This Week in History recalls memorable and decisive events and personalities of the past.

10th May 1801 – First Barbary War: The Barbary pirates of Tripoli declare war on the United States of America

A painting of American seamen boarding a Tripolitan gunboat during a naval engagement, 3 August 1804

An often forgotten conflict outside of the United States, the First Barbary War was a defining moment for the fledgling American republic on the world stage, demonstrating that America was a power that could wield real influence outside the North American continent.

The North African states usually called the ‘Barbary States’ by Europeans consisted of the mostly independent Ottoman provinces of Algeris, Tunis and Tripoli, and the independent sultanate of Morocco.

These nations were notorious for their slave raids and piracy; between the 15th and 18th centuries they carried out enormous numbers of slave raids and pirate attacks, mostly on Christian states in the Mediterranean, but even going as far as England and even once to Iceland. During this period, at least one million Europeans were captured, and enslaved for sale in the slave markets of the Islamic world.

Abraham Duquesne delivering Christian captives in Algiers after the Bombardment of Algiers (1683)
An 1815 illustration of a group of Christian slaves in Algiers by British artist Walter Croker

When the United States entered the international stage during its war of independence, its shipping to Europe was under the protection of the French, as per the alliance they signed with France to help them win the war with Britain. Once the war ended, however, so too did the protection of the French, and the Barbary pirates saw an opportunity to begin targeting a new – weakly defended – source of income.

In 1784 Moroccan pirates seized an American ship and its crew and sent ransom demands to the American government, insisting the Americans pay regular tribute in return for safe passage for their merchant ships. The Spanish, who had been fighting and counter-raiding the Barbary States for centuries, helped the Americans by negotiating for the crew’s release, but advised the Americans that it would be much easier for them to simply pay the tribute to stop these attacks.

Under the direction of Thomas Jefferson, the American government dispatched a number of envoys to North Africa to discuss treaties they hoped would safeguard American shipping. The Moroccans signed an agreement in 1786 to end piracy against the Americans, promising to free any enslaved American citizens who entered their ports.

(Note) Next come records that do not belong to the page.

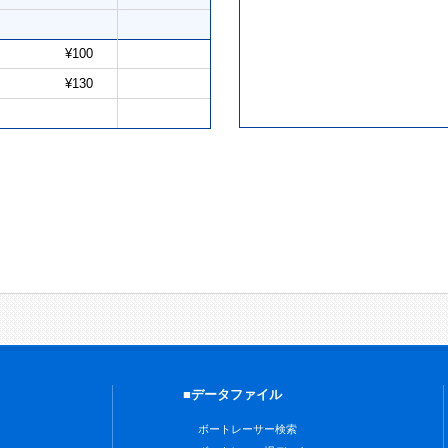
¥100
¥130
■データファイル
ボートレーサー検索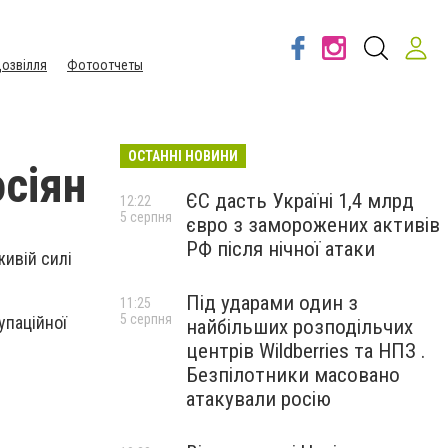
озвілля
Фотоотчеты
ОСТАННІ НОВИНИ
осіян
ЄС дасть Україні 1,4 млрд
12:22
5 серпня
євро з заморожених активів
РФ після нічної атаки
живій силі
Під ударами один з
11:25
5 серпня
упаційної
найбільших розподільчих
центрів Wildberries та НПЗ .
Безпілотники масовано
атакували росію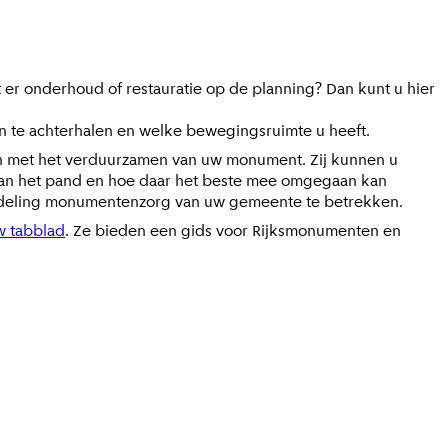
r onderhoud of restauratie op de planning? Dan kunt u hier
te achterhalen en welke bewegingsruimte u heeft.
n met het verduurzamen van uw monument. Zij kunnen u
 van het pand en hoe daar het beste mee omgegaan kan
afdeling monumentenzorg van uw gemeente te betrekken.
w tabblad
. Ze bieden een gids voor Rijksmonumenten en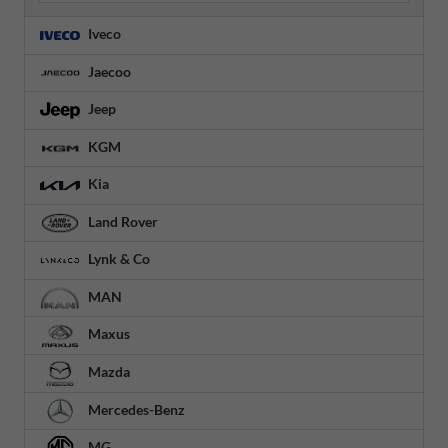
Iveco
Jaecoo
Jeep
KGM
Kia
Land Rover
Lynk & Co
MAN
Maxus
Mazda
Mercedes-Benz
MG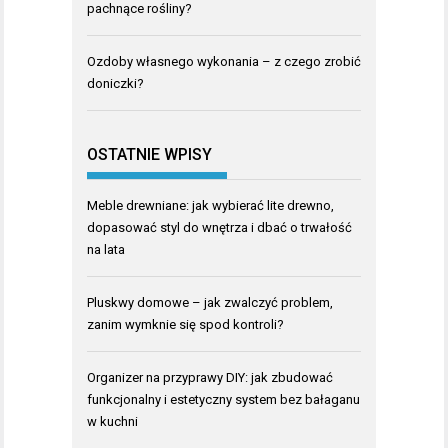
pachnące rośliny?
Ozdoby własnego wykonania – z czego zrobić
doniczki?
OSTATNIE WPISY
Meble drewniane: jak wybierać lite drewno,
dopasować styl do wnętrza i dbać o trwałość
na lata
Pluskwy domowe – jak zwalczyć problem,
zanim wymknie się spod kontroli?
Organizer na przyprawy DIY: jak zbudować
funkcjonalny i estetyczny system bez bałaganu
w kuchni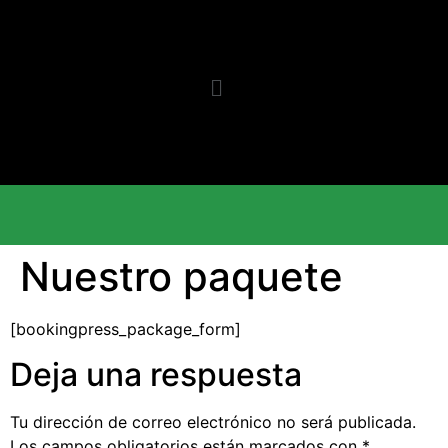
Nuestro paquete
[bookingpress_package_form]
Deja una respuesta
Tu dirección de correo electrónico no será publicada.
Los campos obligatorios están marcados con
*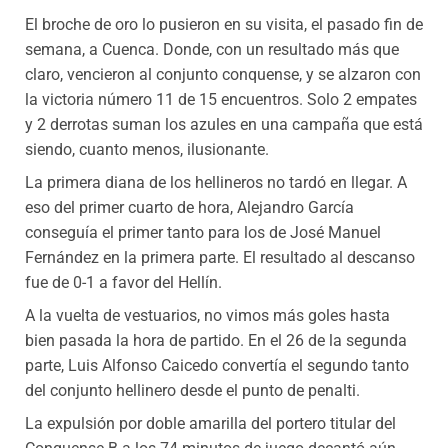
El broche de oro lo pusieron en su visita, el pasado fin de
semana, a Cuenca. Donde, con un resultado más que
claro, vencieron al conjunto conquense, y se alzaron con
la victoria número 11 de 15 encuentros. Solo 2 empates
y 2 derrotas suman los azules en una campaña que está
siendo, cuanto menos, ilusionante.
La primera diana de los hellineros no tardó en llegar. A
eso del primer cuarto de hora, Alejandro García
conseguía el primer tanto para los de José Manuel
Fernández en la primera parte. El resultado al descanso
fue de 0-1 a favor del Hellín.
A la vuelta de vestuarios, no vimos más goles hasta
bien pasada la hora de partido. En el 26 de la segunda
parte, Luis Alfonso Caicedo convertía el segundo tanto
del conjunto hellinero desde el punto de penalti.
La expulsión por doble amarilla del portero titular del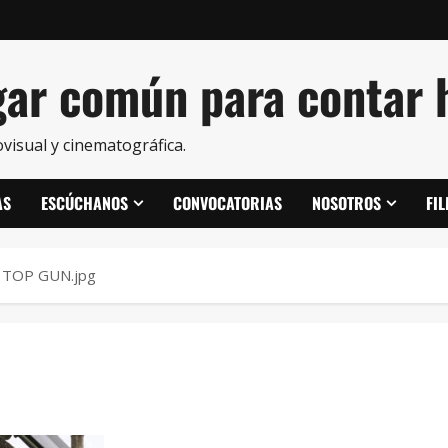
ar común para contar h
visual y cinematográfica.
AS
ESCÚCHANOS
CONVOCATORIAS
NOSOTROS
FI
TOP GUN.jpg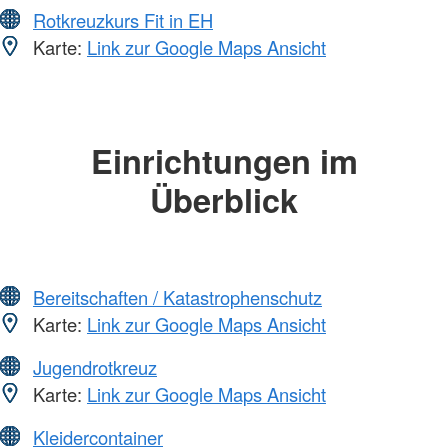
Rotkreuzkurs Fit in EH
Karte:
Link zur Google Maps Ansicht
Einrichtungen im
Überblick
Bereitschaften / Katastrophenschutz
Karte:
Link zur Google Maps Ansicht
Jugendrotkreuz
Karte:
Link zur Google Maps Ansicht
Kleidercontainer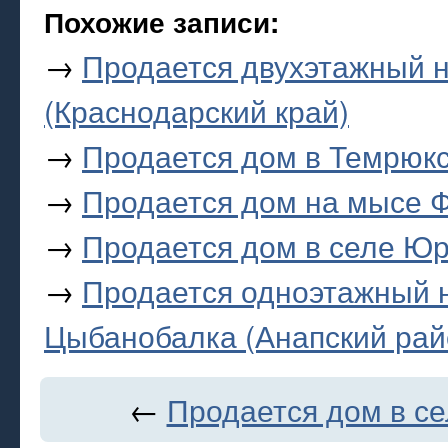
Похожие записи:
→
Продается двухэтажный 
(Краснодарский край)
→
Продается дом в Темрюк
→
Продается дом на мысе Ф
→
Продается дом в селе Юр
→
Продается одноэтажный 
Цыбанобалка (Анапский рай
←
Продается дом в се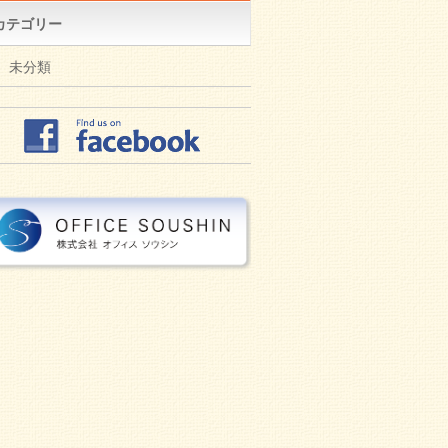
カテゴリー
未分類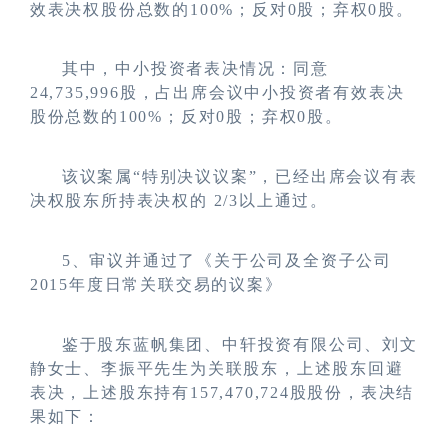
效表决权股份总数的100%；反对0股；弃权0股。
其中，中小投资者表决情况：同意
24,735,996股，占出席会议中小投资者有效表决
股份总数的100%；反对0股；弃权0股。
该议案属“特别决议议案”，已经出席会议有表
决权股东所持表决权的 2/3以上通过。
5
、
审议并通过了
《关于公司及全资子公司
2015年度日常关联交易的议案》
鉴于股东蓝帆集团、中轩投资有限公司、刘文
静女士、李振平先生为关联股东，上述股东回避
表决，上述股东持有157,470,724股股份，表决结
果如下：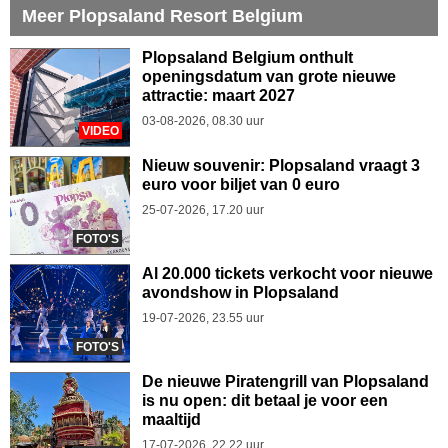
Meer Plopsaland Resort Belgium
Plopsaland Belgium onthult
openingsdatum van grote nieuwe
attractie: maart 2027
03-08-2026, 08.30 uur
VIDEO
Nieuw souvenir: Plopsaland vraagt 3
euro voor biljet van 0 euro
25-07-2026, 17.20 uur
FOTO'S
Al 20.000 tickets verkocht voor nieuwe
avondshow in Plopsaland
19-07-2026, 23.55 uur
FOTO'S
De nieuwe Piratengrill van Plopsaland
is nu open: dit betaal je voor een
maaltijd
17-07-2026, 22.22 uur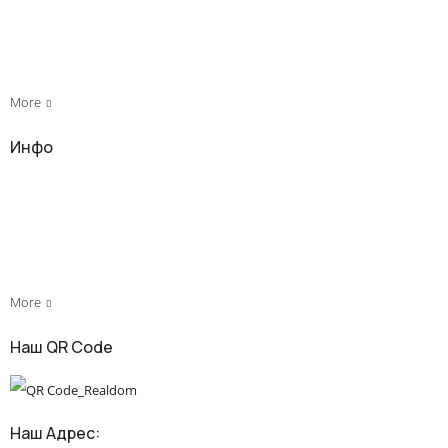
Квартиры
Дома
Офисы
More
Инфо
О нас
Новости
Услуги
Наши контакты
Наши партнеры
More
Наш QR Code
Наш Адрес: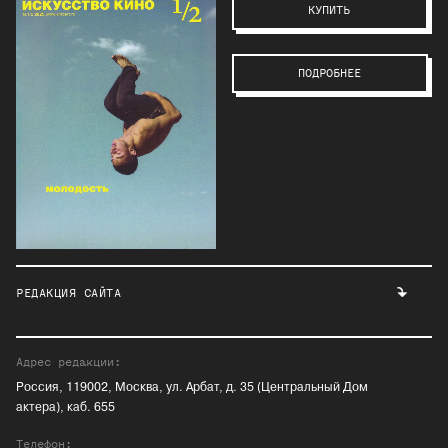
КУПИТЬ
ПОДРОБНЕЕ
РЕДАКЦИЯ САЙТА
Адрес редакции:
Россия, 119002, Москва, ул. Арбат, д. 35 (Центральный Дом
актера), каб. 655
Телефон:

Envoys to the other states in the region were less successful, with each state demanding $660 000 (equivalent to millions of dollars today) from the United States. This was far beyond what the Americans were willing to spend. Further negotiations went nowhere, the ambassador from Tripoli telling the Americans, according to Jefferson: ‘It was written in their Koran, that all nations which had not acknowledged the Prophet were sinners, whom it was the right and duty of the faithful to plunder and enslave; and that every mussulman who was slain in this warfare was sure to go to paradise.’

Jefferson sent letters back to America arguing that any payment would encourage more attacks and that a more aggressive response was needed. Initially the American congress decided to pay ransoms instead, and in 1795 signed a treaty with Algiers, which included a payment of $642 500. The American government would also pay a yearly tribute of $21 600 indefinitely. This saw some prisoners released back to America. 

The tribute demands were badly received in the US, however, and in 1798 the Americans founded the Department of the Navy to develop the capacity to resist the pirates’ demands. With Jefferson’s election as president in 1801, however, America definitively shifted to a more aggressive stance against the corsairs.

When, in that year, the lord of Tripoli demanded $225 000 from the Americans, Jefferson refused. In response, Tripoli declared war on the United States on 10 May 1801. Jefferson had already sent American warships to the Mediterranean but believed that he could not declare war without congressional approval, and so gave them orders to do what they could, short of war. When open war was declared, the American ships joined with Swedish warships in the area – as Sweden had been at war with Tripoli since 1800.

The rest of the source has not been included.